Here are three such tools I particularly like, and tend to keep in my carpentry/ woodworking tote almost all the time, whether I anticipate needing them or not (in fact, I use these particular tools only once in a great while):
The first is an all-brass bevel gauge. You’d typically use this to verify the degree of bevel on some cutting edge; for example, a chisel blade. It was hand made by a gentleman named Richard Kell over in the UK. Richard makes a lot of neat things in his workshop, ranging from relatively simple to very complex (like his sundials). He also has an interesting blog which I’ve listed in a blog roll called Lost Art Masters that features several notables, including anarchist woodworker and author, Christopher Schwarz.

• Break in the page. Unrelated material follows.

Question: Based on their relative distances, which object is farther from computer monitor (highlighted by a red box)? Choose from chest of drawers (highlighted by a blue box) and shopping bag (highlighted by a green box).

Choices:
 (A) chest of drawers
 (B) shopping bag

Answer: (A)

The next tool is a solid brass dovetail marker, also made by Richard Kell. You’d use a marker like this for laying out precise dovetail joints in woodworking or traditional cabinet making. One side facilitates scribing a 1:5 ratio dovetail, the other a 1:8. Plus, the slot enables it to be used as a small try square.

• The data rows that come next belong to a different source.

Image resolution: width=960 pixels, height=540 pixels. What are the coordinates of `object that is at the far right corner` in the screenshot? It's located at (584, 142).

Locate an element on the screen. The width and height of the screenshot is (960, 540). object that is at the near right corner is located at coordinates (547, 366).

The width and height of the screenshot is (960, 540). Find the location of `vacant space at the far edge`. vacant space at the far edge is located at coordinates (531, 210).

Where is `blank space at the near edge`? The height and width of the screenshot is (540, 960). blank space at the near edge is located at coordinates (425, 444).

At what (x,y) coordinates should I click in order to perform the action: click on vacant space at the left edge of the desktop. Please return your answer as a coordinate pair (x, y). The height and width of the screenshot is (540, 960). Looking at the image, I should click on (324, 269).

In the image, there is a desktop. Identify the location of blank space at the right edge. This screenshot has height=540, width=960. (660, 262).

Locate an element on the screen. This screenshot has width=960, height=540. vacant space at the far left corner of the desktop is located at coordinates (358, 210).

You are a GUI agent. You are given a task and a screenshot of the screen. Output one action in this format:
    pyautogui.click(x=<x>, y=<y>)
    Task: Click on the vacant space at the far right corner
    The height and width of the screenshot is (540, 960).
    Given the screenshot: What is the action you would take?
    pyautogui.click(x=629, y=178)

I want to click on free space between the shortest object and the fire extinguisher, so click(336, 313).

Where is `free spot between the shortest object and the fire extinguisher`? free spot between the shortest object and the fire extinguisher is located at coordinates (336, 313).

The third, a sliding T-bevel with a rosewood and brass handle, completes my small collection. T-bevels are used primarily to transfer angles, but can also be used with a protractor to measure them. This particular T-bevel is made by Crown Tools of Sheffield, England, and was given to me by my mother as a birthday present, about eight years ago.
It resembles the old rosewood and brass T-bevels you’ll often see listed by antique tool sellers. A few other manufacturers (Veritas, in particular, comes to mind) make nice, modern T-bevels of several different sizes that likewise are reminiscent of the older tools.
Last summer, I published “Nouveau Heirloom Gimlet“, an article about combining a pin vise and leather bit wallet into a simple and easily carried hand-tool replacement for a power drill when making small pilot holes for fasteners. This is one invention that has provided me considerable use and convenience, and also embodies my basic thinking and philosophy toward what I often refer to as modern-traditional tools.